He had been Eight years upon a protest for extracting Sun-beams out of cucumbers, which were to be put into viral hermetically sealed and let out to warm the air in raw inclement summers.
Answer: These lines are taken from Chapter 5, Part 3 of Swift’s Gulliver’s Travels. Through this extract, Swift speaks of a scientist engaged in a project in the Grand Academy of Lagado.
In his Voyage to Laputa, Gulliver experienced a peculiar kind of human race that was making researchers live in the scientific method. In this connection, he mentions a scientist in Lagado who was engaged in a project of extracting sunbeams from cucumbers for eight years. The first man whom Gulliver met was of a small structure with a beard. This man had been engaged for the last eight years in a project for extracting sunbeams out of cucumbers.
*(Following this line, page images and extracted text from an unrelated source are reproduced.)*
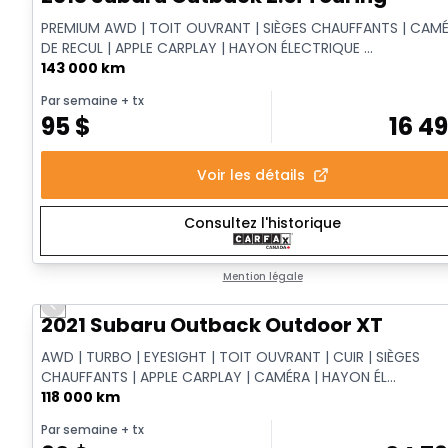
PREMIUM AWD | TOIT OUVRANT | SIÈGES CHAUFFANTS | CAM
DE RECUL | APPLE CARPLAY | HAYON ÉLECTRIQUE ...
143 000 km
Par semaine
+ tx
95
$
16 4
Voir les détails
Consultez l'historique
Mention légale
Previous slide
Vidéo disponible
2021 Subaru Outback Outdoor XT
AWD | TURBO | EYESIGHT | TOIT OUVRANT | CUIR | SIÈGES
CHAUFFANTS | APPLE CARPLAY | CAMÉRA | HAYON ÉL...
118 000 km
Par semaine
+ tx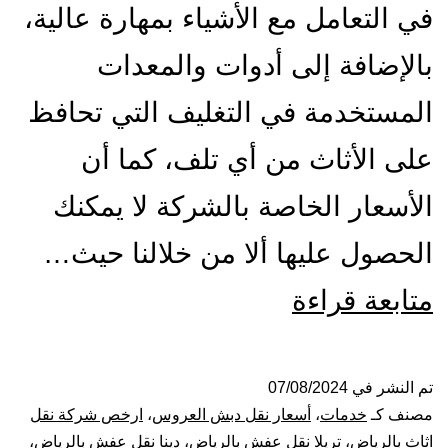
في التعامل مع الأشياء بمهارة عالية،
بالإضافة إلى أدوات والمعدات
المستخدمة في التغليف التي تحافظ
على الأثاث من أي تلف، كما أن
الأسعار الخاصة بالشركة لا يمكنك
الحصول عليها ألا من خلالنا حيث…
شركة
متابعة قراءة
نقل
عفش
تم النشر في
07/08/2024
مصنف كـ
خدمات
،
أسعار نقل دبش العروس
،
ارخص شركة نقل
بالرياض
اثاث بالرياض
،
تريلا نقل عفش بالرياض
،
دينا نقل عفش بالرياض
،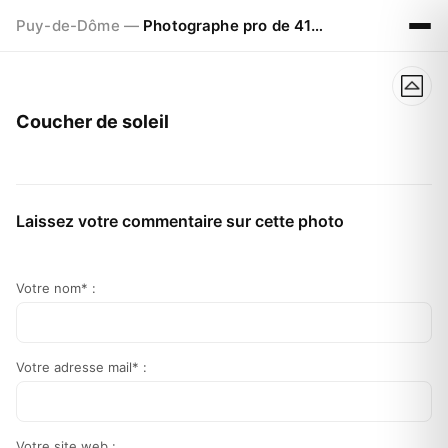
Puy-de-Dôme —
Photographe pro de 41ans à CLERMONT FERRAND
Coucher de soleil
Laissez votre commentaire sur cette photo
Votre nom* :
Votre adresse mail* :
Votre site web :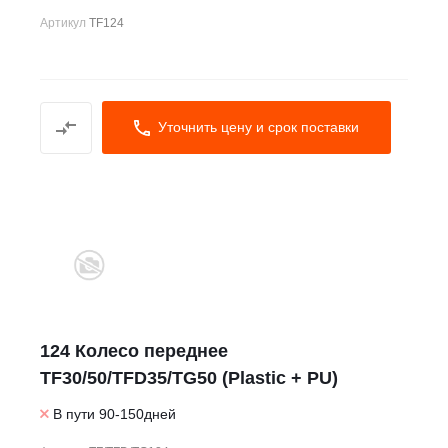
Артикул
TF124
Уточнить цену и срок поставки
124 Колесо переднее
TF30/50/TFD35/TG50 (Plastic + PU)
В пути 90-150дней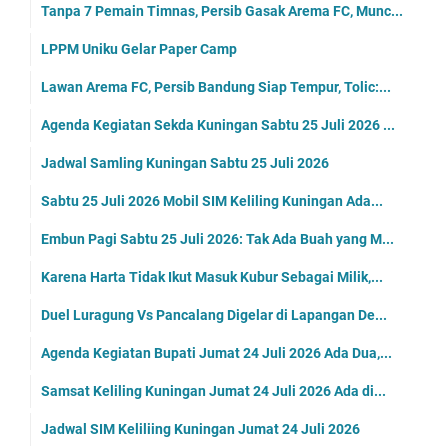
Tanpa 7 Pemain Timnas, Persib Gasak Arema FC, Munc...
LPPM Uniku Gelar Paper Camp
Lawan Arema FC, Persib Bandung Siap Tempur, Tolic:...
Agenda Kegiatan Sekda Kuningan Sabtu 25 Juli 2026 ...
Jadwal Samling Kuningan Sabtu 25 Juli 2026
Sabtu 25 Juli 2026 Mobil SIM Keliling Kuningan Ada...
Embun Pagi Sabtu 25 Juli 2026: Tak Ada Buah yang M...
Karena Harta Tidak Ikut Masuk Kubur Sebagai Milik,...
Duel Luragung Vs Pancalang Digelar di Lapangan De...
Agenda Kegiatan Bupati Jumat 24 Juli 2026 Ada Dua,...
Samsat Keliling Kuningan Jumat 24 Juli 2026 Ada di...
Jadwal SIM Keliliing Kuningan Jumat 24 Juli 2026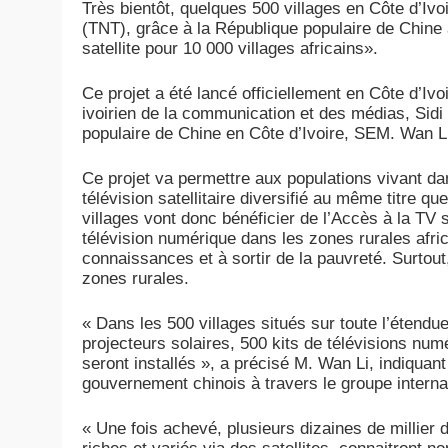
Très bientôt, quelques 500 villages en Côte d’Ivo
(TNT), grâce à la République populaire de Chine
satellite pour 10 000 villages africains».
Ce projet a été lancé officiellement en Côte d’Ivo
ivoirien de la communication et des médias, Sid
populaire de Chine en Côte d’Ivoire, SEM. Wan L
Ce projet va permettre aux populations vivant d
télévision satellitaire diversifié au même titre q
villages vont donc bénéficier de l’Accès à la TV sa
télévision numérique dans les zones rurales afric
connaissances et à sortir de la pauvreté. Surtout
zones rurales.
« Dans les 500 villages situés sur toute l’étendue
projecteurs solaires, 500 kits de télévisions nu
seront installés », a précisé M. Wan Li, indiquant
gouvernement chinois à travers le groupe interna
« Une fois achevé, plusieurs dizaines de millier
The sunbeams were to be put into tubes, which were airtight. Then it would be let out to warm the air in cold weather. He becomes greatly amused by the stupidity and folly of these projectors who were engaged in such absurd activities. He thinks that scientists should keep their feet on solid ground and thus do some useful work. He always welcomes their inventions if they help the common man. But, if it enables the millionaires to become billionaires and if it places instruments of mass annihilation in the hands of the sons of Mars in every land, he is in favour of nipping this evil in the bud.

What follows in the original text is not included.